**WHAT TO WORK ON**.
Every entry should come back exactly as written, minus the pictures.

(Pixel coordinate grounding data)
[Start of Attachment]

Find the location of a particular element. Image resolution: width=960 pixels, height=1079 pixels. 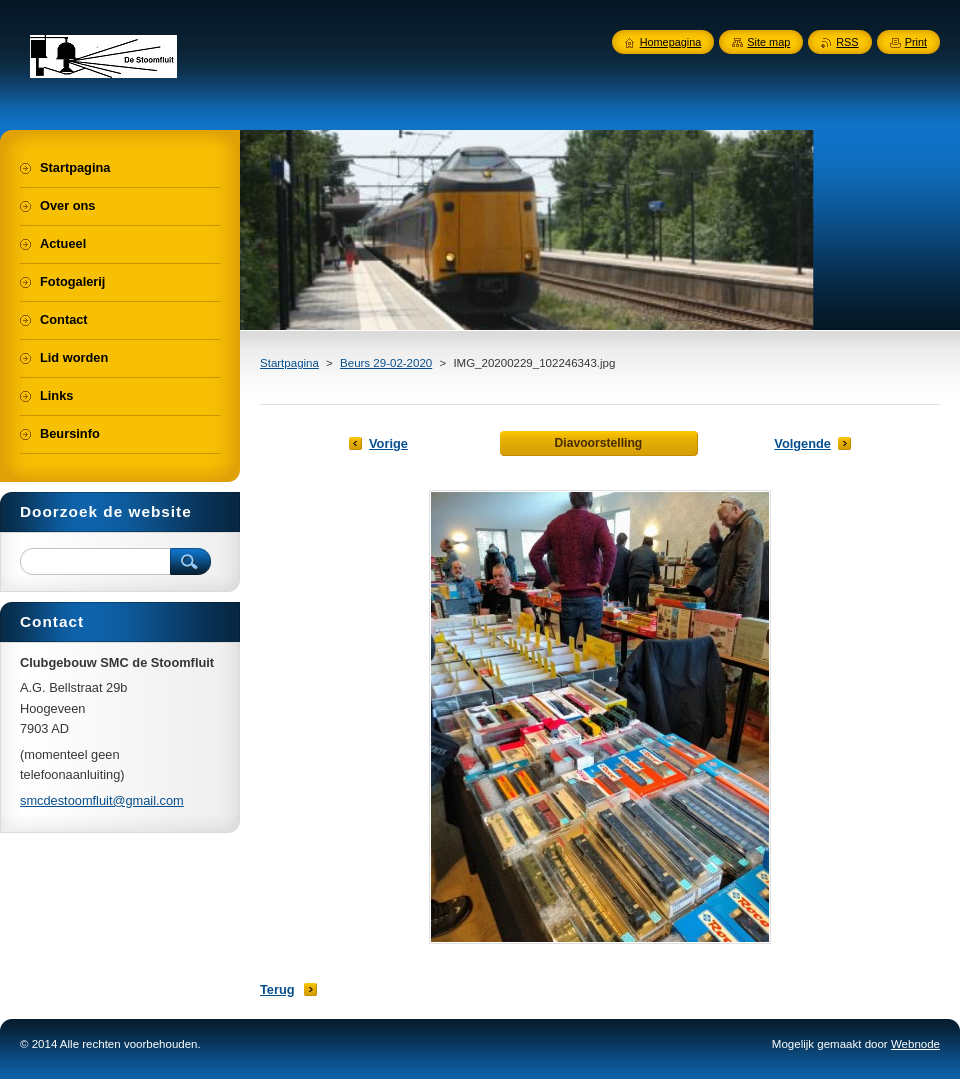

Beurs 29-02-2020 is located at coordinates (386, 363).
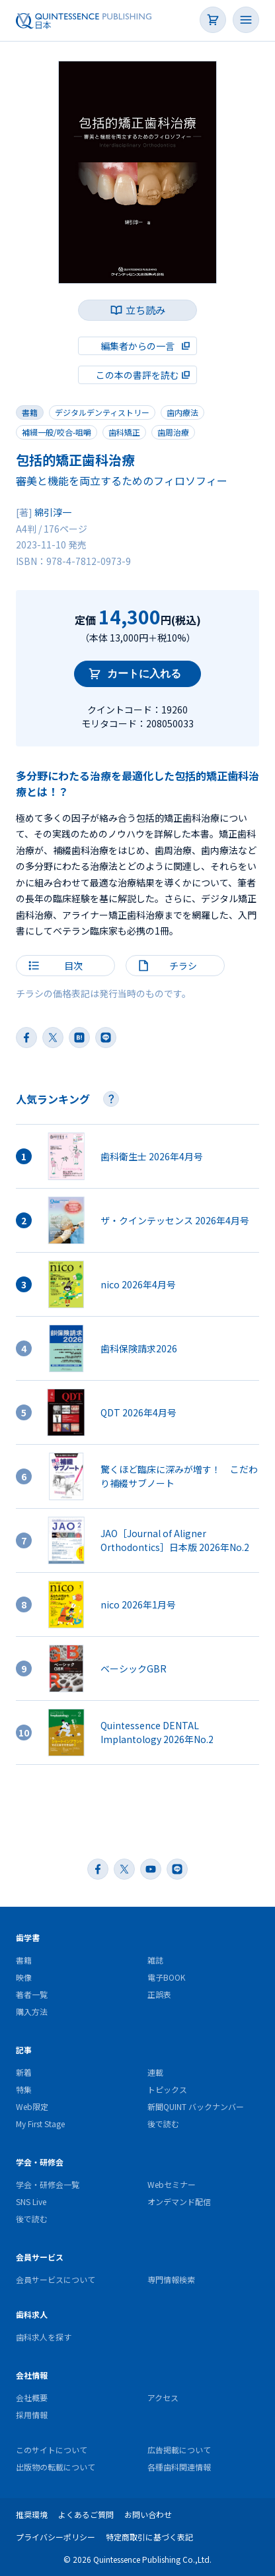  What do you see at coordinates (171, 2184) in the screenshot?
I see `Webセミナー` at bounding box center [171, 2184].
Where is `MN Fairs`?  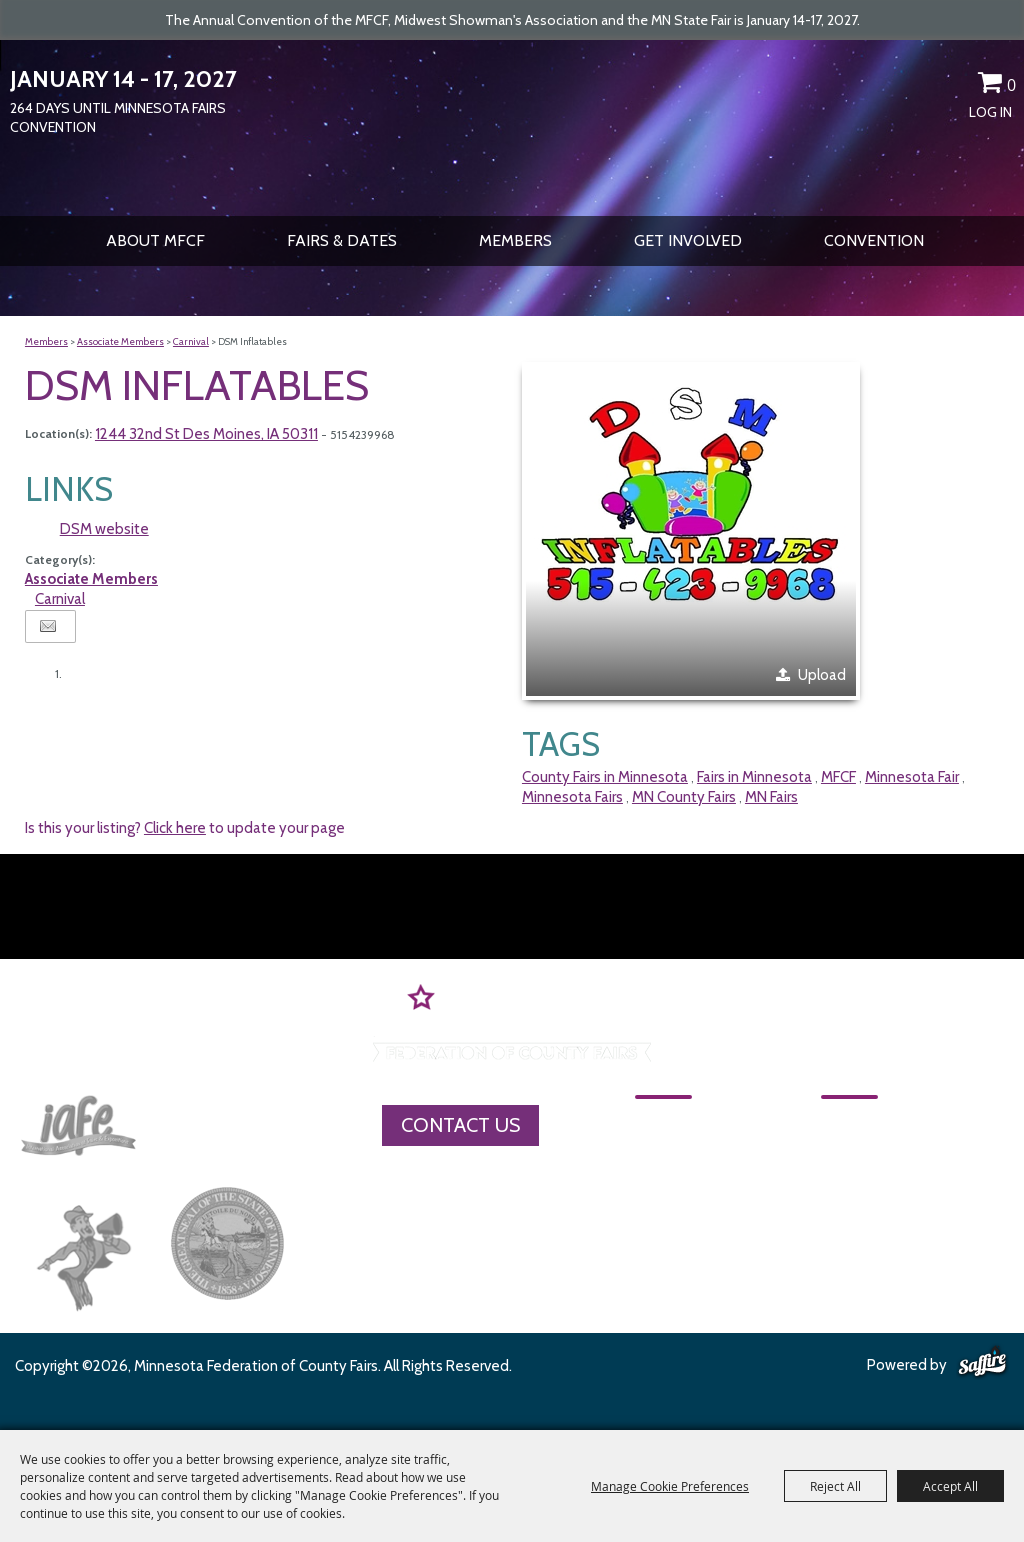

[End of Attachment]

**WRITTEN ANSWER**.
Find the location of a particular element. Image resolution: width=960 pixels, height=1079 pixels. 

Beurs 29-02-2020 is located at coordinates (386, 363).
  What do you see at coordinates (171, 2184) in the screenshot?
I see `Webセミナー` at bounding box center [171, 2184].
Where is `MN Fairs`?  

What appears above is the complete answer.